I was certainly impressed with Lynryd Skynyrd. They have a very colorful and interesting group of fans and lead singer Johnny Van Zandt communicates very well to the audience, seeming like the typical "good ole' boy" gentleman from the South. And I've always liked guitarist Hughie Thomasson, going back to his days with the Outlaws.

The most frightening part of the show came after lead singer Ian Gillan's aggressive performance of, "No One Came." He suddenly froze for a few seconds, looking like he was ready to collapse, for a second putting his hand above his chest and walked away, towards drummer Ian Paice, whispering something in his ear and walked off stage for almost two minutes. People were looking around confused. Guitarist Steve Morse went to check on him and Gillan came back out, moving stiff like a robot towards the front of the stage to the first loud applause of the evening. The crowd was grateful he was OK. Gillan looked like he was about to make an announcement. I thought he was going to say there were technical problems or he wasn't feeling well. Instead the show continued on with the song, "Perfect Strangers". I had no idea what the ordeal was about but thought it had something to do with heat exhaustion, as I noticed the outdoor cooling system turn on, onstage.

The heat factor was a major concern of mine before the band came to town. Anyone playing four nights in a row in Oklahoma and Texas outdoors in July is very subject to exhaustion. Gillan did seem OK as time passed and sang in his traditional high pitch.

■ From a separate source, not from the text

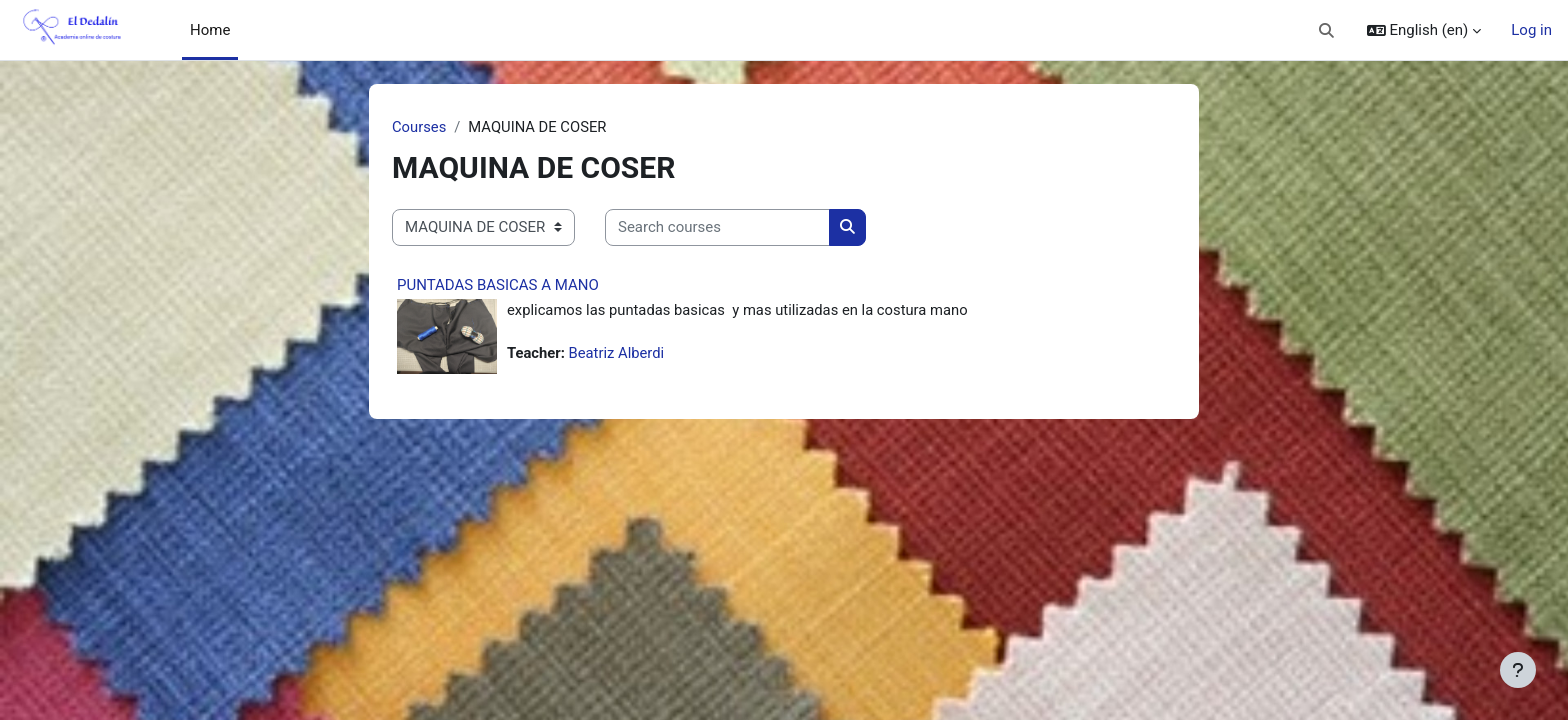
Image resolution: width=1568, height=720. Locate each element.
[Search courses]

The sun set on the song, "When A Blind Man Cries" as the venue finally filled to capacity just in time to hear Steve Morse's classic rock guitar riffs followed by the top 25 classic rock song, "Smoke On The Water". As expected, the crowd was in a frenzy with everyone in sight standing. The noise level continued to grow with the encore performances and it was time for Deep Purple to get some rest and cool off.

Weaknesses were in the stage show and opening number. "Woman From Tokyo," although a good classic rock hit, couldn't match the intensity left by Ted Nugent from the previous set. Perhaps they would have been better off with a hard rocking song like, "Burn", "Into The Fire", "Maybe I'm A Leo", etc... Stage shows are always hard for an opening act band but I thought Deep Purple could have had a better stage arrangement, with Jon Lord more visible and better back drop.

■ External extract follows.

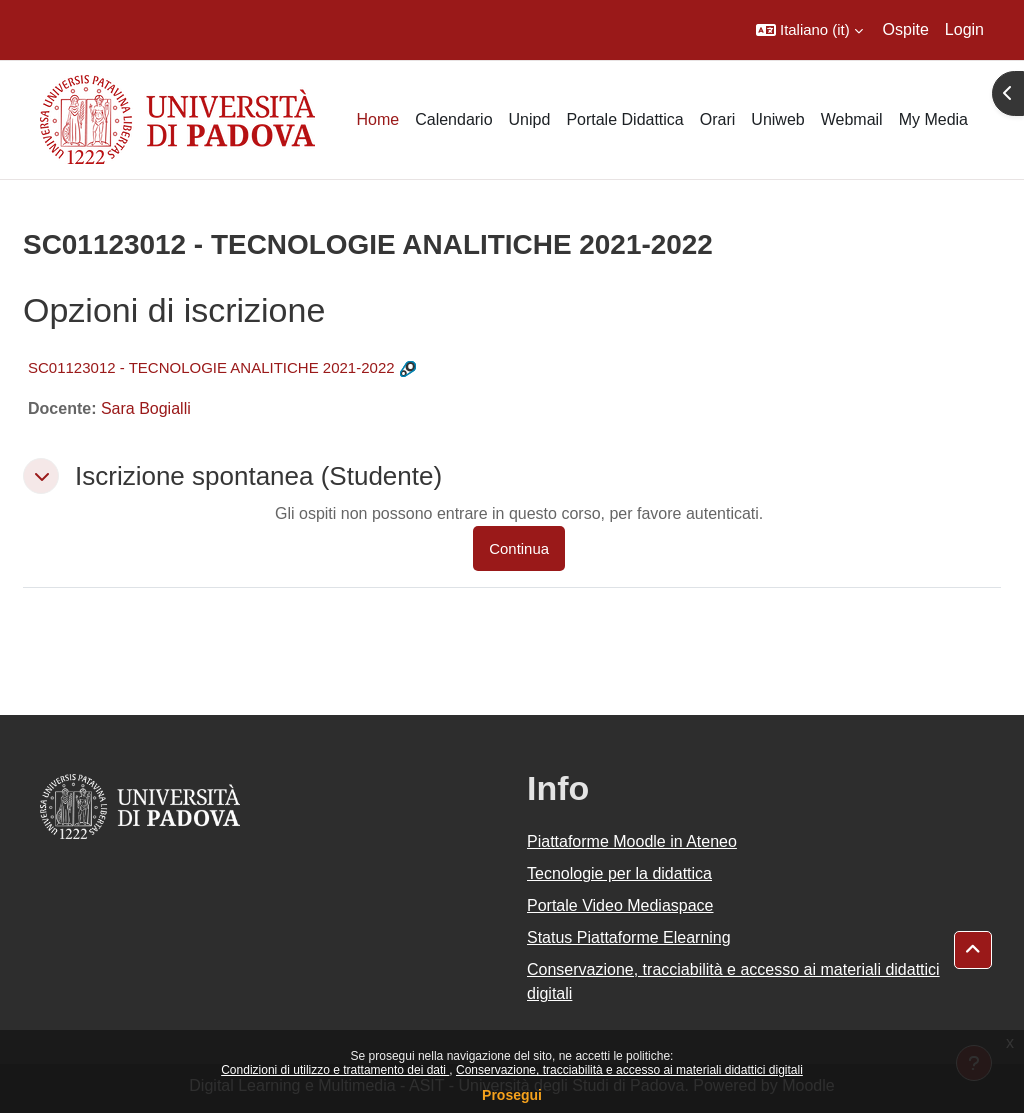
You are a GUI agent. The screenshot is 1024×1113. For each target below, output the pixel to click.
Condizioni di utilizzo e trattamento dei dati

All in all from what I have read and seen this has been a successful and too brief tour. I think Deep Purple benefited on this tour by NOT being an opening act because it pushed them to not be complacent, not playing in front of a majority of their fans. They've been a zone but it's now probably time for them to rest, hit Europe and get their creative energies into the studio, hopefully getting a CD high into the charts this next year. Thanks DP; Ian P, Ian G, Jon, Roger and Steve!